▸ **About this exercise**: Give back exactly the lines from the "In any company with a frontline" line to the final line of the records, and only those, minus any pictures.

Items listed in a dataset:
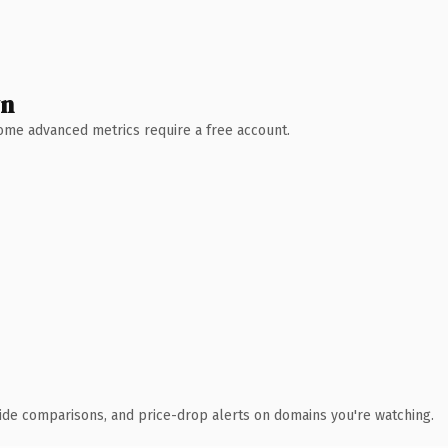
wn
 Some advanced metrics require a free account.
ide comparisons, and price-drop alerts on domains you're watching.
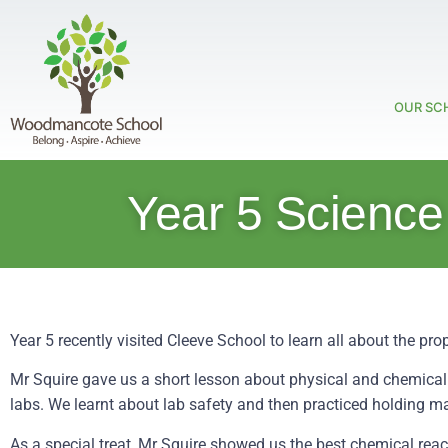
OUR SC
Year 5 Science
Year 5 recently visited Cleeve School to learn all about the pr
Mr Squire gave us a short lesson about physical and chemical
labs. We learnt about lab safety and then practiced holding 
As a special treat, Mr Squire showed us the best chemical react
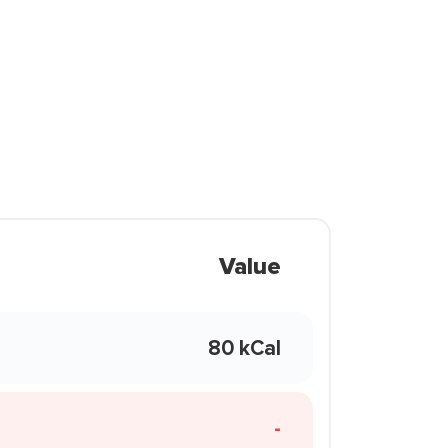
Value
80 kCal
-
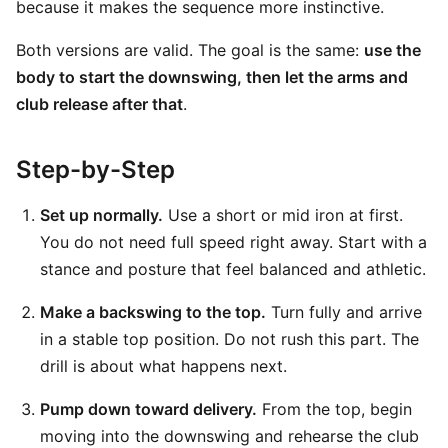
because it makes the sequence more instinctive.
Both versions are valid. The goal is the same:
use the
body to start the downswing, then let the arms and
club release after that
.
Step-by-Step
Set up normally.
Use a short or mid iron at first.
You do not need full speed right away. Start with a
stance and posture that feel balanced and athletic.
Make a backswing to the top.
Turn fully and arrive
in a stable top position. Do not rush this part. The
drill is about what happens next.
Pump down toward delivery.
From the top, begin
moving into the downswing and rehearse the club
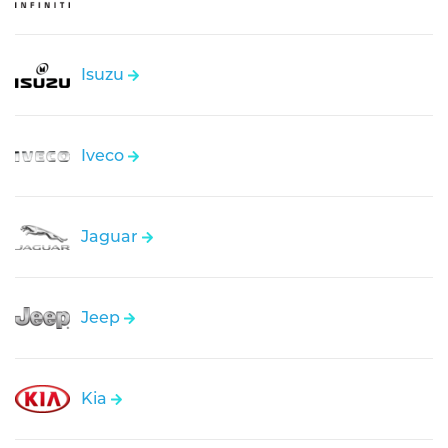
Isuzu
Iveco
Jaguar
Jeep
Kia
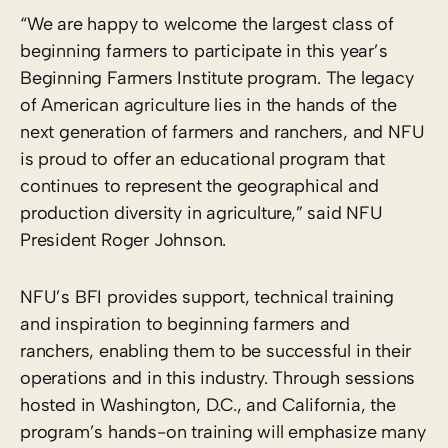
“We are happy to welcome the largest class of
beginning farmers to participate in this year’s
Beginning Farmers Institute program. The legacy
of American agriculture lies in the hands of the
next generation of farmers and ranchers, and NFU
is proud to offer an educational program that
continues to represent the geographical and
production diversity in agriculture,” said NFU
President Roger Johnson.
NFU’s BFI provides support, technical training
and inspiration to beginning farmers and
ranchers, enabling them to be successful in their
operations and in this industry. Through sessions
hosted in Washington, D.C., and California, the
program’s hands-on training will emphasize many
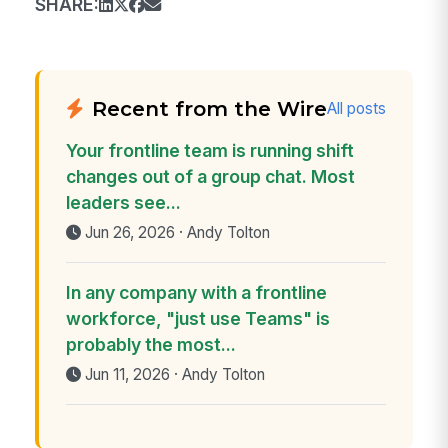
SHARE:
Recent from the Wire
All posts
Your frontline team is running shift
changes out of a group chat. Most
leaders see...
Jun 26, 2026 · Andy Tolton
In any company with a frontline
workforce, "just use Teams" is
probably the most...
Jun 11, 2026 · Andy Tolton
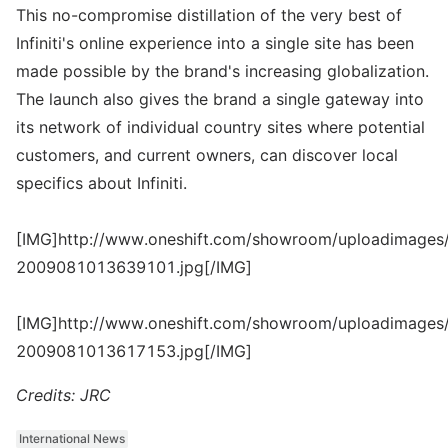
This no-compromise distillation of the very best of
Infiniti's online experience into a single site has been
made possible by the brand's increasing globalization.
The launch also gives the brand a single gateway into
its network of individual country sites where potential
customers, and current owners, can discover local
specifics about Infiniti.
[IMG]http://www.oneshift.com/showroom/uploadimages/
2009081013639101.jpg[/IMG]
[IMG]http://www.oneshift.com/showroom/uploadimages/
2009081013617153.jpg[/IMG]
Credits: JRC
International News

▸ **Expected answer**:
In any company with a frontline
workforce, "just use Teams" is
probably the most...
Jun 11, 2026 · Andy Tolton
This no-compromise distillation of the very best of
Infiniti's online experience into a single site has been
made possible by the brand's increasing globalization.
The launch also gives the brand a single gateway into
its network of individual country sites where potential
customers, and current owners, can discover local
specifics about Infiniti.
[IMG]http://www.oneshift.com/showroom/uploadimages/
2009081013639101.jpg[/IMG]
[IMG]http://www.oneshift.com/showroom/uploadimages/
2009081013617153.jpg[/IMG]
Credits: JRC
International News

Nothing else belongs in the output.